Saturday, November 1, 2008

Bridgewater and its “800-Pound Gorilla”

Thursday’s October 30th edition of the Courier News featured a lead story by Michael Deak entitled, “Mapping a Growth Blueprint.” The article reports on an 11.5-square mile Somerset County Regional Center defined in 1996, and composed of parts of Bridgewater, Somerville and Raritan Borough.

The ideal objective is for these three communities to co-ordinate efforts in an attempt to control growth and to contain suburban sprawl. For Bridgewater, the horses are largely out of the barn as to the latter.

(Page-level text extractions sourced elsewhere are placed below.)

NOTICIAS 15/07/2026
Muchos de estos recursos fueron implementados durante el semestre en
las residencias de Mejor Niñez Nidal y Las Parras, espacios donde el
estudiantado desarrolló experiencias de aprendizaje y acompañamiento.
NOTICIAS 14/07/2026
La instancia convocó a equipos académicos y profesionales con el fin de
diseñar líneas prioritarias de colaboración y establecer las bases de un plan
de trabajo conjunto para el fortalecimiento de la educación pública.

Nonetheless, rigorous, tri-partite efforts to direct growth along the 11.5 mile regional center corridor are necessary, and any further sprawl in Bridgewater should be truncated.

Ben Spinelli, an official from New Jersey’s Office of Smart Growth addressed the summit. I wish that he had explained how COAH’s state-imposed burden on Bridgewater Township for more housing units will adversely contribute to the “suburban sprawl” which he so roundly decried.

Bridgewater had already exceeded its quota for COAH housing units before the state came roaring back in, imposing even more. The most significant comment in Deak’s reporting was that made by Bridgewater’s Mayor Patricia Flannery, when she said, “The 800-pound gorilla in the room is affordable housing.